I love this group. I learn so much just by looking at others’ posts. My question is, I have always been the type of person who put everyone before myself. I already struggle with self care. + Adding new info, I was actually going to delete this post, so glad half of it got on here, I loved the answers I was given. Thank You. I have a 34 yr. Old son that is an addict to everything. The main one being heroin , which I have dealt with for the last 12 yrs. This Son is one of identical triplets, which I already lost one of them in infancy. This Son that is the addict is the same way His Dad was. I dealt alot with addicts in my lifetime but never expected this one. I did everything, in the beginning from a to Z and do realize I cannot make him do anything. He follows me wherever I go. In 30 days I am moving in with my other Son in Florida where my new grandbaby is, so He has 30 days to figure it out. In the meantime and for the last 12 years I have never felt happy. My Sons addictions depress me so badly That I get nothing done.
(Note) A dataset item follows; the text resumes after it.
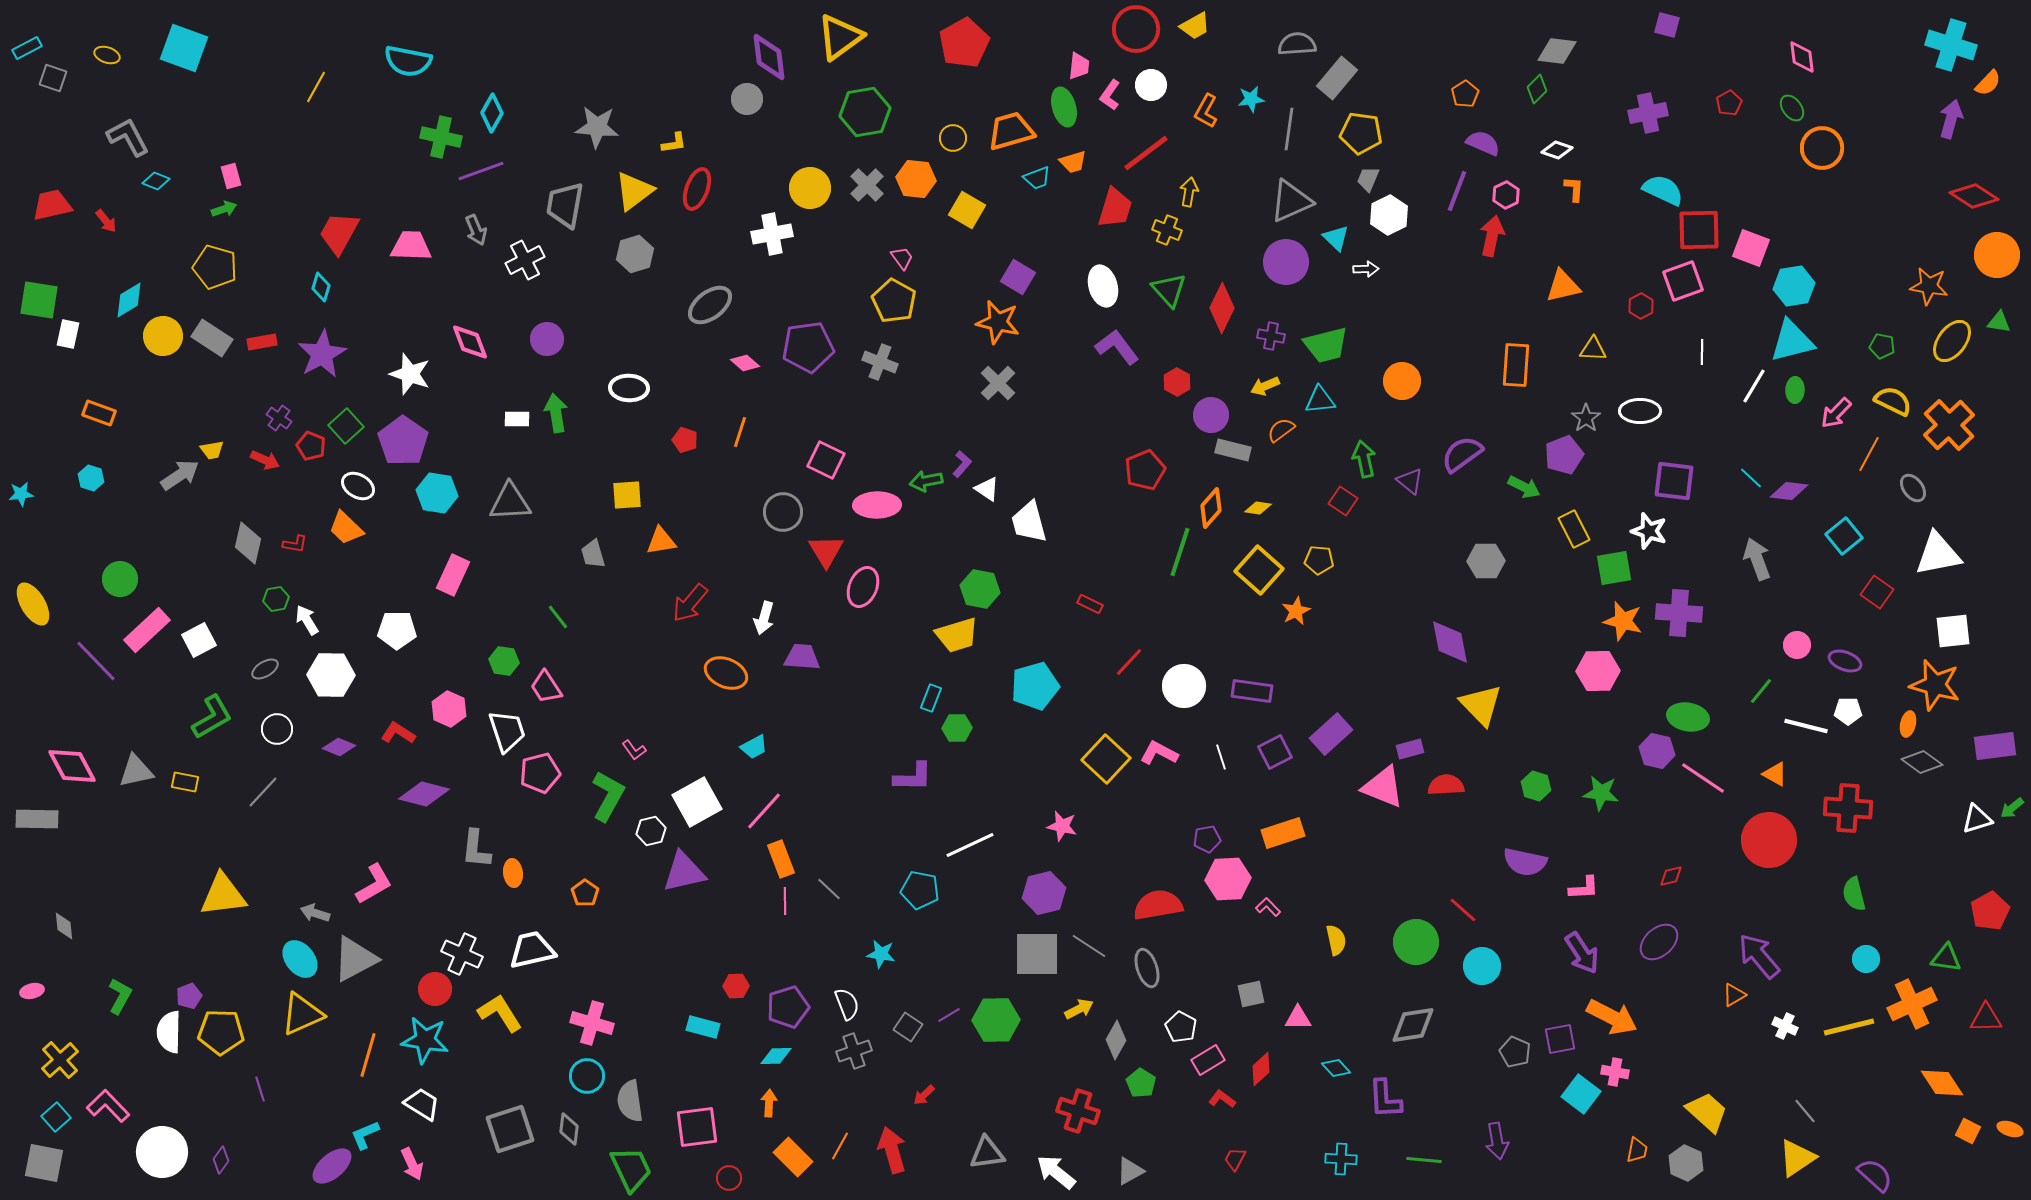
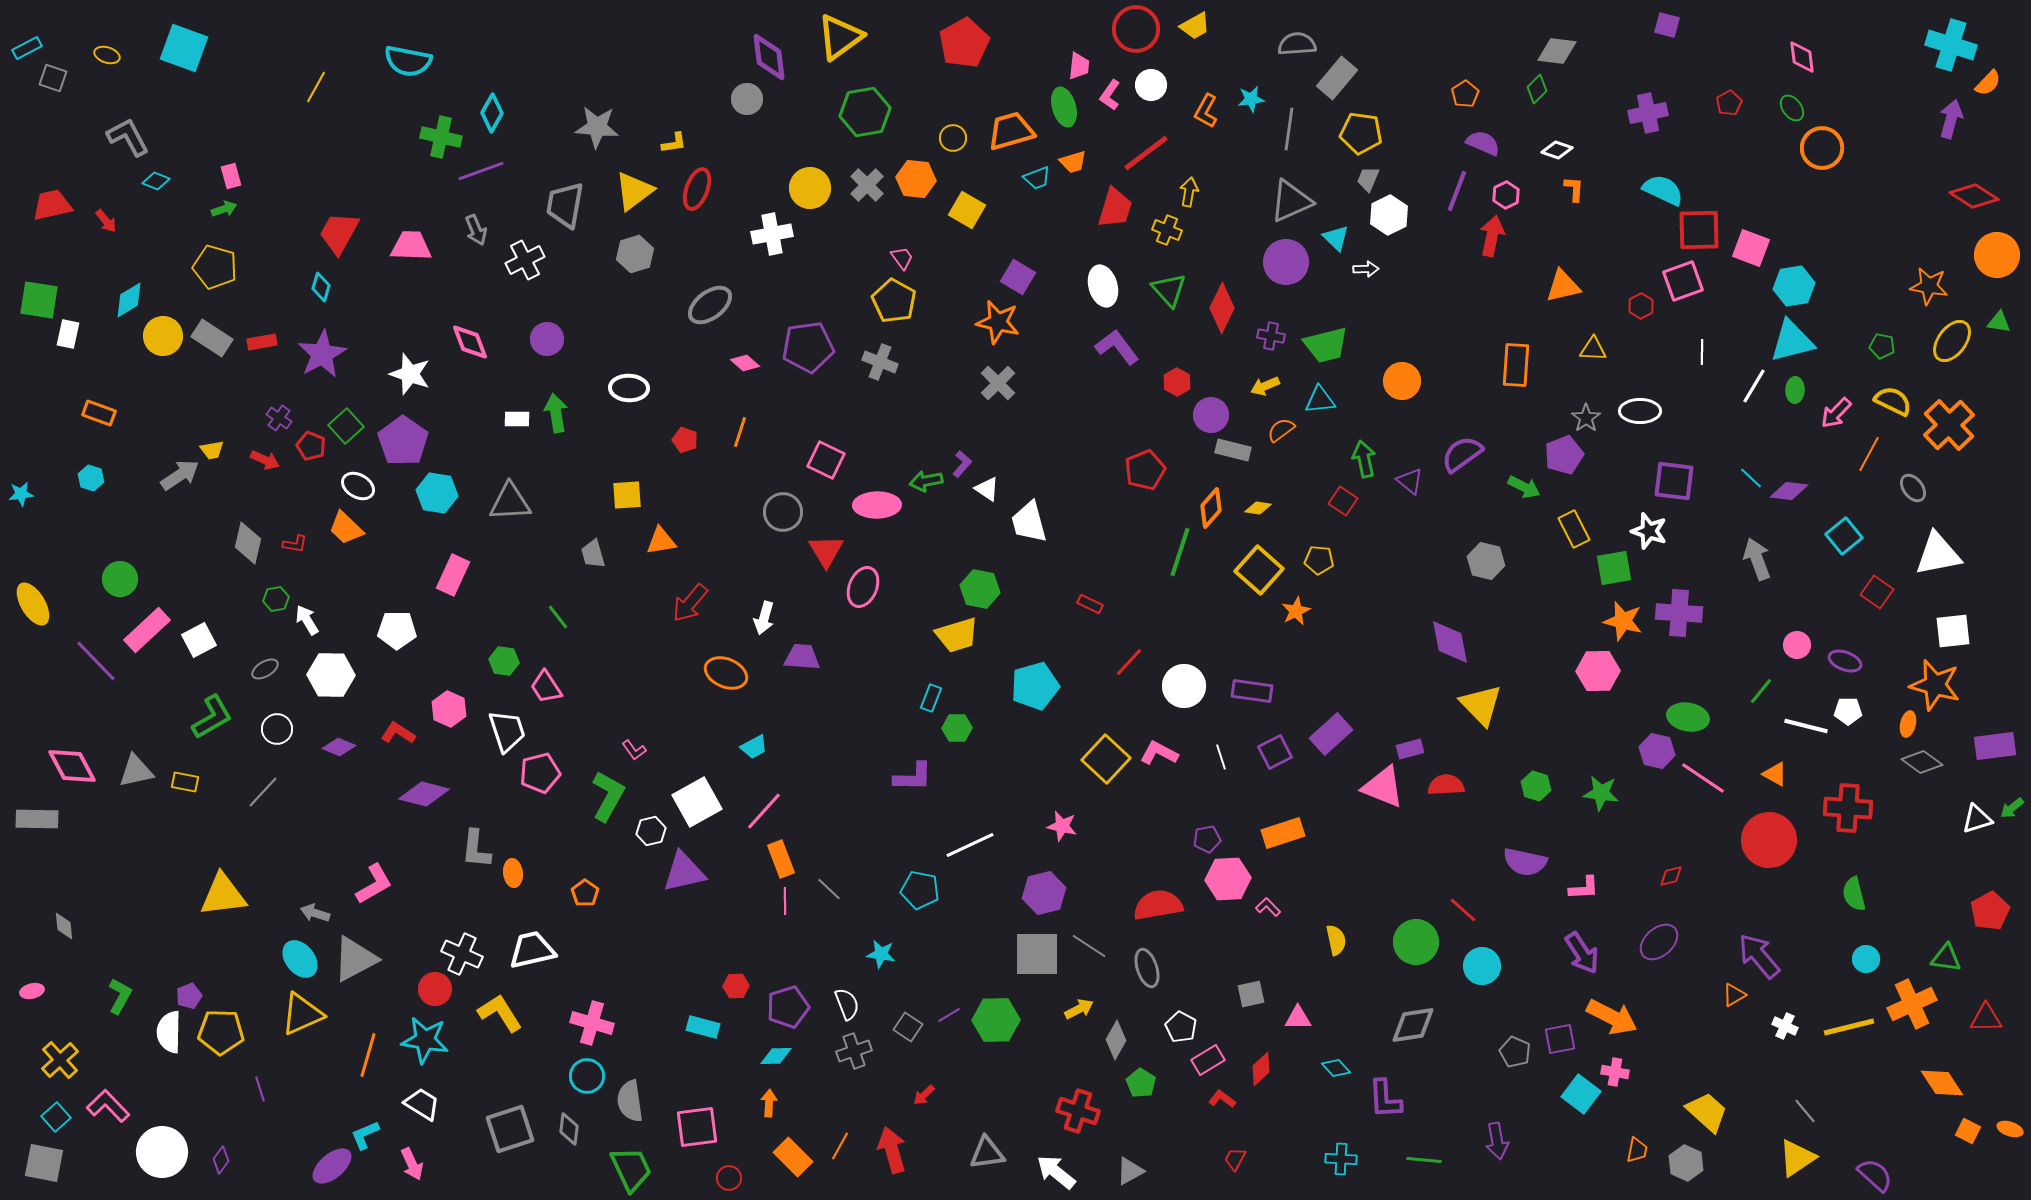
gray hexagon at (1486, 561): rotated 15 degrees clockwise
I can see what Everyone is saying about taking care of yourself. I feel for everyone who struggles with an addict. Its hell.
How to take better care of myself while having a son with addictions?
Thanks so much for sharing @mary I remember I called a therapist to try to get them to help / speak with my husband and after hearing me out she said, I think you need help. It took me a while to believe her
A couple thought exercises I’ve found useful to help me think about and remember to look after myself are:
- It’s a long journey through recovery (eg. 2.5 yrs and my husband’s recovery is still evolving). Incremental changes add up to big change but take time.
We need to be able to make it through this so our self care is important, looking after yourself means you’ll be able to last the distance.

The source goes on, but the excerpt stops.